One of the key objectives of public health is to assess the cause of disease or bad outcomes so we can design interventions. In order to do that, we need to be able to tell the difference between when something is actually “causing” an outcome and when the exposure or condition is simply “associated” or “correlated” with an outcome. Whether something causes or is simply associated with a bad outcome is a key factor when we design interventions. The following examples may shed some light on the relationship between risk factors, outcomes, and the difference between association and causation.
A study in the American Journal of Clinical Pathology that found that “…persons with tattoos appear to die earlier than those without”. The study found that people in the study group with a tattoo died 14 years earlier than people without a tattoo (p = .0001). This study doesn’t conclude that having a tattoo actually causes people to die earlier. Rather, it suggests that having a tattoo may be associated or correlated with other independent factors that might lead to an earlier death (e.g. people with tattoos may be more likely to have risk-taking behaviors).

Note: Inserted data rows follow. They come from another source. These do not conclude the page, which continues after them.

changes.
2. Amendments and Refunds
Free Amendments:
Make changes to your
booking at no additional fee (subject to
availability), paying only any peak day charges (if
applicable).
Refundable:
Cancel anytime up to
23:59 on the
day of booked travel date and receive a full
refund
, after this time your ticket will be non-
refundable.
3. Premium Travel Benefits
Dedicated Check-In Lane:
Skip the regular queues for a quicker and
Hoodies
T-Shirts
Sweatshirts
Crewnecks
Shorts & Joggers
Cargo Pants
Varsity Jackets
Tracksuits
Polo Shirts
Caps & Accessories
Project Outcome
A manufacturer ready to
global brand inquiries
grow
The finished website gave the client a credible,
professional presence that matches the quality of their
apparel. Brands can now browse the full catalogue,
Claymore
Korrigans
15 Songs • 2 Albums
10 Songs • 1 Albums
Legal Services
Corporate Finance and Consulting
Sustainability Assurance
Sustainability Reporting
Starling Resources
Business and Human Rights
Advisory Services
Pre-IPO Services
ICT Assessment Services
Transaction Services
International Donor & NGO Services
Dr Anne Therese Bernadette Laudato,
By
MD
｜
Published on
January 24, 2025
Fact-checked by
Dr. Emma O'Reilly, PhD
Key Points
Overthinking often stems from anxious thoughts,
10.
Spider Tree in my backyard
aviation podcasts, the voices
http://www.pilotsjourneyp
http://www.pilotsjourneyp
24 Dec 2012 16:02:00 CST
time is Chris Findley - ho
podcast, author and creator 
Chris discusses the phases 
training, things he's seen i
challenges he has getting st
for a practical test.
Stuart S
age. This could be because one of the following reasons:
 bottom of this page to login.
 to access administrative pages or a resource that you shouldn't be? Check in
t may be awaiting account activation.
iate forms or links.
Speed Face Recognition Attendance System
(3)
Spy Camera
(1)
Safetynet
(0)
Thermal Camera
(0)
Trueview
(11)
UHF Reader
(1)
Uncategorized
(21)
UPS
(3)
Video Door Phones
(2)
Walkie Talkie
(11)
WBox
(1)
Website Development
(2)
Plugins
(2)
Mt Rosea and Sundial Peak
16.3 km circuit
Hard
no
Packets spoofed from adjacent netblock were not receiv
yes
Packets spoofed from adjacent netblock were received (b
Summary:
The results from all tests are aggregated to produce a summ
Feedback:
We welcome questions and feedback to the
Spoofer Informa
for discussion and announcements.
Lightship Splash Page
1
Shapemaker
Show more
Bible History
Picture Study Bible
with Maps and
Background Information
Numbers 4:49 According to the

In order to conclude that an exposure or condition actually causes an outcome, researchers randomly divide study participants into groups by assigning them to the exposure or condition they’re studying (experimental group) while making sure that another group doesn’t have the exposure or condition (control group). If the expected outcome is observed within an experimental group and not in the control group it’s likely that exposure actually caused the outcome.
For example, if researchers were to expose one randomly-selected group of people to poison ivy via direct contact with poison ivy leaves – while not exposing the control group to poison ivy – they would most likely be able to establish that poison ivy actually caused the rash. It’s this random assignment to conditions that make experiments sophisticated enough to detect actual causation.
Judging the causal significance of an association or causation is both a science and an art. The gold standard for determining what is an association and what is actual causation is described in a 1964 Surgeon General’s Report on this topic.
Most of the research you read about indicates a correlation or association between variables, not causation. When you’re reading scientific studies, make sure you look for whether the study is talking about an “association or correlation” or whether they are talking about causation.